The Retinoid X Receptor (RXR), a member of the nuclear receptor superfamily, could also be worthy of further investigation. RXR knockout mice are resistant to weight gain when they are fed a high-fat diet, in part due to an increase in the activity of lipoprotein lipase in skeletal muscle [57]. Furthermore, bile acids are increasingly recognized as general metabolic integrators, and bile acid stimulating pathways are associated with a thyroid hormone-mediated increase in energy expenditure [19,5860]. More research is required on bile acid synthesis, as well as, the receptor for bile acids [61] and their possible role in metabolic changes with the KD.

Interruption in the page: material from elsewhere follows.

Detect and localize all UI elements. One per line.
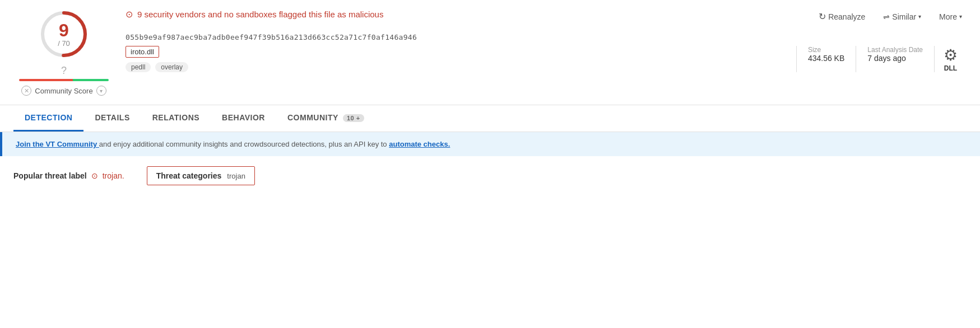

In a continuous state of nutritional ketosis, other endocrine adaptations are likely involved in processes such as lipogenesis, lipolysis, and protein synthesis and degradation. For example, infusions of BOHB reduce proteolysis during starvation [62]. However, it is likely that other anabolic hormones, such as growth hormone, work in conjunction with BOHB. In a state of nutritional ketosis, changes in cortisol, insulin, insulin-like growth factor-1, glucagon, testosterone, growth hormone, and catecholamines, could also play a role. In one of the rare studies that assessed an array of hormones following dietary intervention, no changes in cortisol, testosterone, glucagon, sex-hormone-binding globulin, insulin-like growth factor-1, or T3 uptake were found in healthy men of normal weight after six weeks on a low-carbohydrate diet [14]. However, insulin levels were significantly reduced, and as we observed in the current study, total serum T4 was increased [14]. Serum T3 levels were not reported in that study [14], but others have reported lower T3 levels following carbohydrate restriction [2023]. An early study in endurance-trained cyclists, also reported lower T3 after two weeks on a KD, compared to a eucaloric balanced diet [20]. The authors speculate that the fall in T3 may be an adaptation that conserves muscle glycogen [20]. While there are variations in participant demographics and study designs, the general outcome seems to be that carbohydrate restriction, or nutritional ketosis, results in a shift in the ratio of circulating thyroid hormones, without a change in TSH, with an increase in circulating inactive T4, and a reduction in active T3. Our findings of a significantly higher fT3/fT4 after the HCLF dietary intervention compared with after the KD dietary intervention is in line with some [6365], but not all [66] studies that have investigated associations between T3/T4 ratio with metabolic syndrome. Evidence suggesting that a higher ratio is associated with increased risk of metabolic syndrome and/or insulin resistance has been reported in obese Japanese boys with metabolic syndrome compared to boys without [63], European men and women [64] and in euthyroid middle-aged adults [65].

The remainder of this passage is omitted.